Si tu avais carte blanche, quel projet théâtral un peu fou aimerais-tu réaliser, avec quels autres intervenants de la scène artistique québécoise, et pourquoi?
«Nous sommes en train de mettre sur pied plusieurs projets chez Orange Noyée. Les plus débiles les uns que les autres. Le premier sur la liste est de faire l’adaptation du Livre des Rois du poète perse Ferdowsi. Le livre des Rois (le Shahnameh) est un poème épique relatant l’histoire de la Perse antique jusqu’à l’arrivée de l’Islam en Iran, écrit aux alentours de l’an 1000.»

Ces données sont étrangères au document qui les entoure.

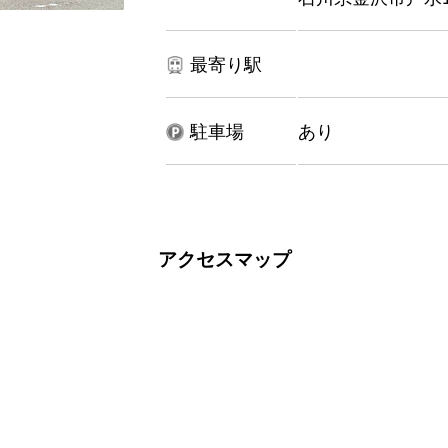
最寄り駅
駐車場
あり
アクセスマップ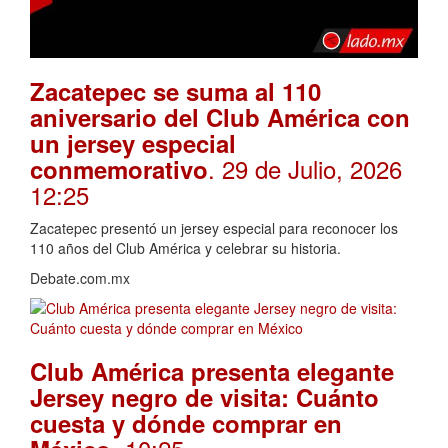
Zacatepec se suma al 110
aniversario del Club América con
un jersey especial
. 29 de Julio, 2026
conmemorativo
12:25
Zacatepec presentó un jersey especial para reconocer los
110 años del Club América y celebrar su historia.
Debate.com.mx
Club América presenta elegante
Jersey negro de visita: Cuánto
cuesta y dónde comprar en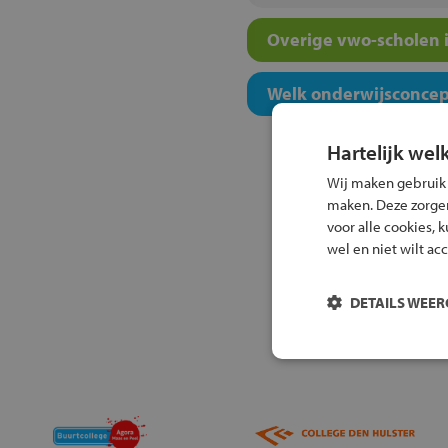
Overige vwo-scholen i
Welk onderwijsconcept
Hartelijk wel
Wij maken gebruik
maken. Deze zorgen 
voor alle cookies, 
wel en niet wilt ac
DETAILS WEE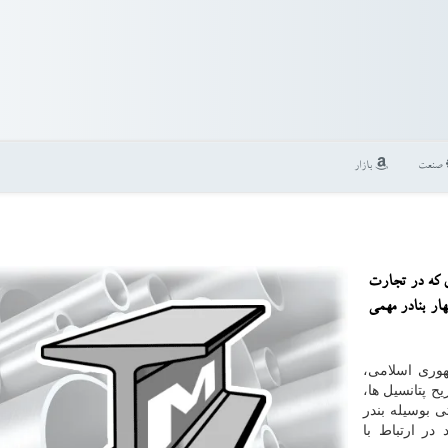
صنعت
بازار
ی كه در تجارت
ار بنادر مهمی
وری اسلامی،
ح پتانسیل ها،
ی بوسیله بندر
در ارتباط با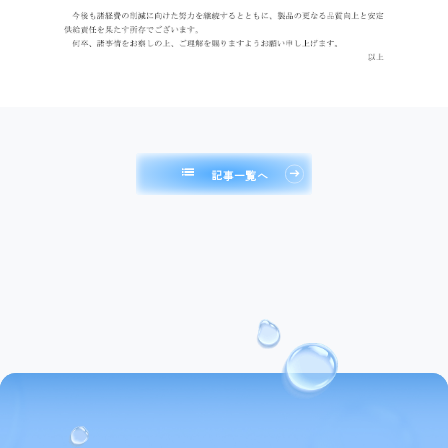
list
記事一覧へ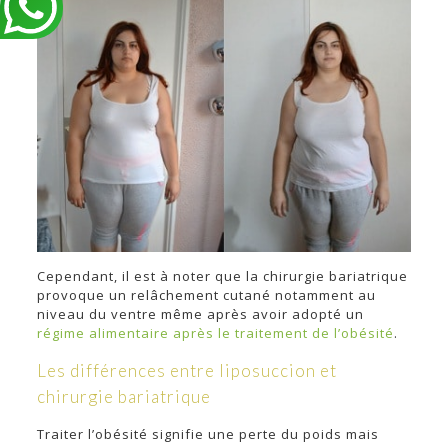
Cependant, il est à noter que la chirurgie bariatrique
provoque un relâchement cutané notamment au
niveau du ventre même après avoir adopté un
régime alimentaire après le traitement de l’obésité
.
Les différences entre liposuccion et
chirurgie bariatrique
Traiter l’obésité signifie une perte du poids mais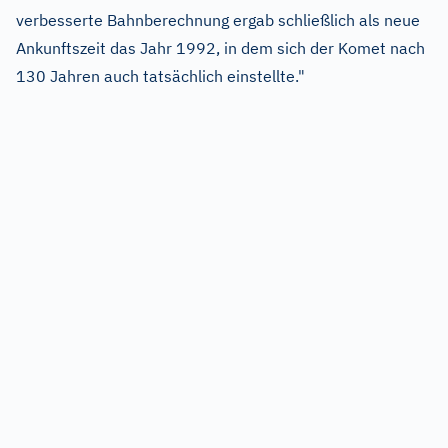
verbesserte Bahnberechnung ergab schließlich als neue
Ankunftszeit das Jahr 1992, in dem sich der Komet nach
130 Jahren auch tatsächlich einstellte."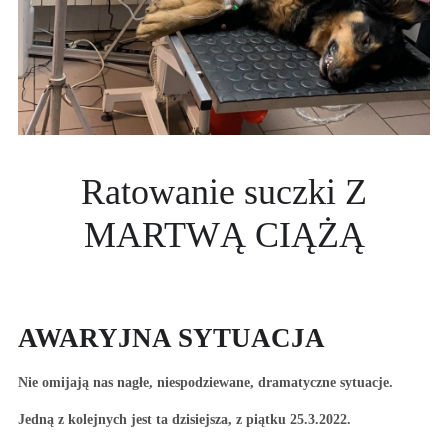
Ratowanie suczki Z
MARTWĄ CIĄŻĄ
AWARYJNA SYTUACJA
Nie omijają nas nagłe, niespodziewane, dramatyczne sytuacje.
Jedną z kolejnych jest ta dzisiejsza, z piątku 25.3.2022.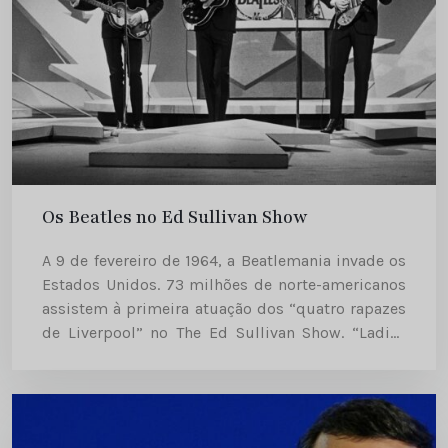
Os Beatles no Ed Sullivan Show
A 9 de fevereiro de 1964, a Beatlemania invade os
Estados Unidos. 73 milhões de norte-americanos
assistem à primeira atuação dos “quatro rapazes
de Liverpool” no The Ed Sullivan Show. “Ladies
and gentlemen… the Beatles!” [«Senhoras e
senhoras… os Beatles!»]....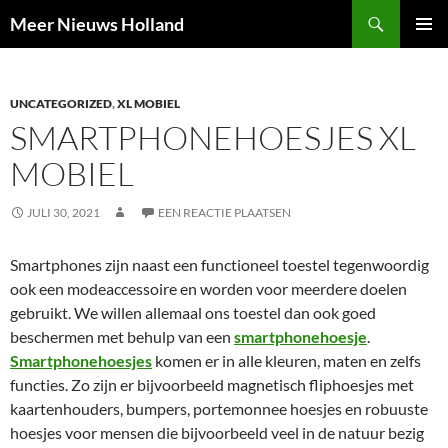
Ga
Zoeken
Meer Nieuws Holland
naar
PRIMAI
de
MENU
inhoud
UNCATEGORIZED
,
XL MOBIEL
SMARTPHONEHOESJES XL
MOBIEL
JULI 30, 2021
EEN REACTIE PLAATSEN
Smartphones zijn naast een functioneel toestel tegenwoordig
ook een modeaccessoire en worden voor meerdere doelen
gebruikt. We willen allemaal ons toestel dan ook goed
beschermen met behulp van een
smartphonehoesje
.
Smartphonehoesjes
komen er in alle kleuren, maten en zelfs
functies. Zo zijn er bijvoorbeeld magnetisch fliphoesjes met
kaartenhouders, bumpers, portemonnee hoesjes en robuuste
hoesjes voor mensen die bijvoorbeeld veel in de natuur bezig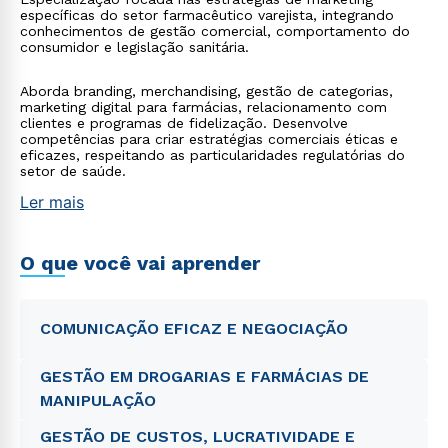
específicas do setor farmacêutico varejista, integrando
conhecimentos de gestão comercial, comportamento do
consumidor e legislação sanitária.
Aborda branding, merchandising, gestão de categorias,
marketing digital para farmácias, relacionamento com
clientes e programas de fidelização. Desenvolve
competências para criar estratégias comerciais éticas e
eficazes, respeitando as particularidades regulatórias do
setor de saúde.
Ler mais
O que você vai aprender
COMUNICAÇÃO EFICAZ E NEGOCIAÇÃO
GESTÃO EM DROGARIAS E FARMÁCIAS DE
MANIPULAÇÃO
GESTÃO DE CUSTOS, LUCRATIVIDADE E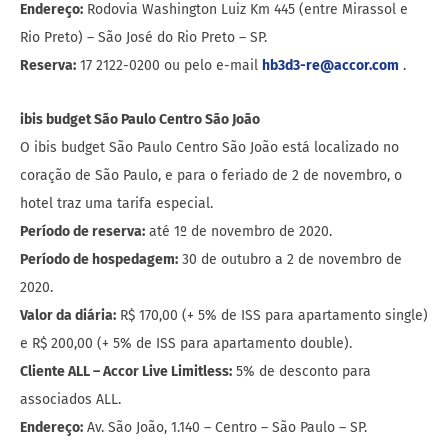
Endereço:
Rodovia Washington Luiz Km 445 (entre Mirassol e
Rio Preto) – São José do Rio Preto – SP.
Reserva:
17 2122-0200 ou pelo e-mail
hb3d3-re@accor.com
.
ibis budget São Paulo Centro São João
O ibis budget São Paulo Centro São João está localizado no
coração de São Paulo, e para o feriado de 2 de novembro, o
hotel traz uma tarifa especial.
Período de reserva:
até 1º de novembro de 2020.
Período de hospedagem:
30 de outubro a 2 de novembro de
2020.
Valor da diária:
R$ 170,00 (+ 5% de ISS para apartamento single)
e R$ 200,00 (+ 5% de ISS para apartamento double).
Cliente ALL – Accor Live Limitless:
5% de desconto para
associados ALL.
Endereço:
Av. São João, 1.140 – Centro – São Paulo – SP.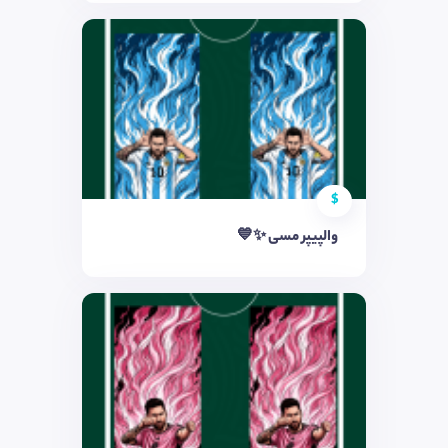
$
والپیپر مسی ✨💙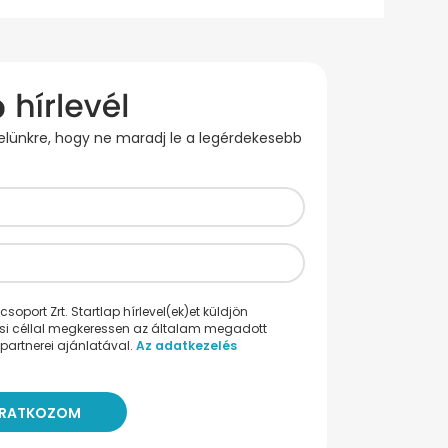
evelünkre, hogy ne maradj le a legérdekesebb
oport Zrt. Startlap hírlevel(ek)et küldjön
ési céllal megkeressen az általam megadott
partnerei ajánlatával.
Az adatkezelés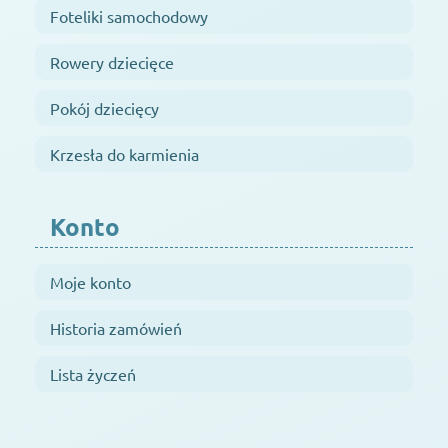
Foteliki samochodowy
Rowery dziecięce
Pokój dziecięcy
Krzesła do karmienia
Konto
Moje konto
Historia zamówień
Lista życzeń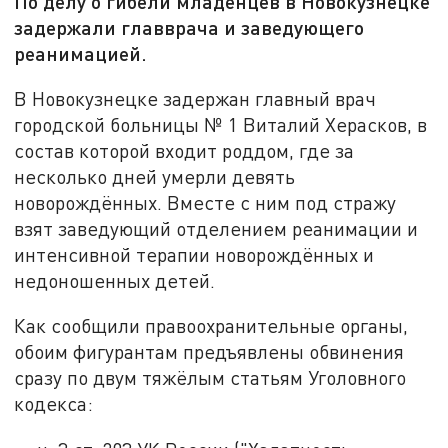
По делу о гибели младенцев в Новокузнецке
задержали главврача и заведующего
реанимацией.
В Новокузнецке задержан главный врач
городской больницы № 1 Виталий Херасков, в
состав которой входит роддом, где за
несколько дней умерли девять
новорождённых. Вместе с ним под стражу
взят заведующий отделением реанимации и
интенсивной терапии новорождённых и
недоношенных детей.
Как сообщили правоохранительные органы,
обоим фигурантам предъявлены обвинения
сразу по двум тяжёлым статьям Уголовного
кодекса: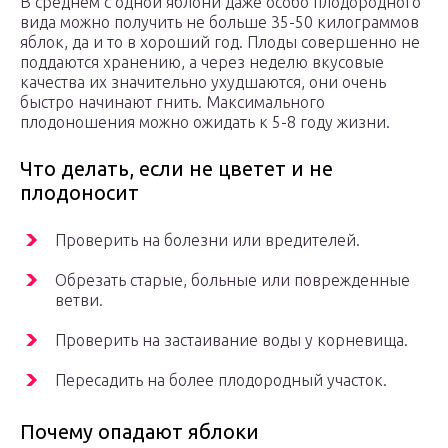
В среднем с одной яблони даже особо плодородного
вида можно получить не больше 35-50 килограммов
яблок, да и то в хороший год. Плоды совершенно не
поддаются хранению, а через неделю вкусовые
качества их значительно ухудшаются, они очень
быстро начинают гнить. Максимального
плодоношения можно ожидать к 5-8 году жизни.
Что делать, если не цветет и не
плодоносит
Проверить на болезни или вредителей.
Обрезать старые, больные или поврежденные
ветви.
Проверить на застаивание воды у корневища.
Пересадить на более плодородный участок.
Почему опадают яблоки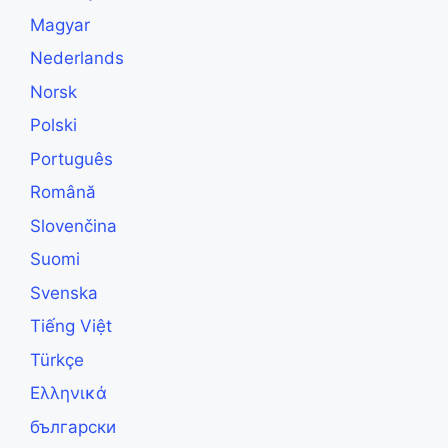
Magyar
Nederlands
Norsk
Polski
Português
Română
Slovenčina
Suomi
Svenska
Tiếng Việt
Türkçe
Ελληνικά
български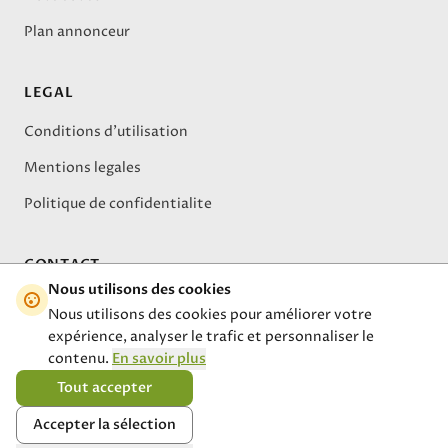
Plan annonceur
LEGAL
Conditions d'utilisation
Mentions legales
Politique de confidentialite
CONTACT
Nous utilisons des cookies
A propos
Nous utilisons des cookies pour améliorer votre
expérience, analyser le trafic et personnaliser le
stephane.actions.alternatives@gmail.com
contenu.
En savoir plus
Tout accepter
Accepter la sélection
© 2026 Actions Alternatives. Tous droits reserves.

«L’idée est de regrouper dix artistes iraniens et iraniennes, des expatriés, vivant en France, aux États-Unis, en Allemagne, en Italie, bref, un peu partout dans le monde, et de les accueillir sur scène, ici à Montréal, et de tenter de raconter les mythes fondateurs de ce pays auquel nous sommes tous rattachés.»
«On parle donc d’une création internationale qui regroupera DIX créateurs iraniens issus de plusieurs pays différents, qui tentent ensemble de raconter 60 000 distiques relatant l’histoire de la Perse antique… ce genre de projet fou! Et plein d’autres! Stay tuned, comme on dit… ;)»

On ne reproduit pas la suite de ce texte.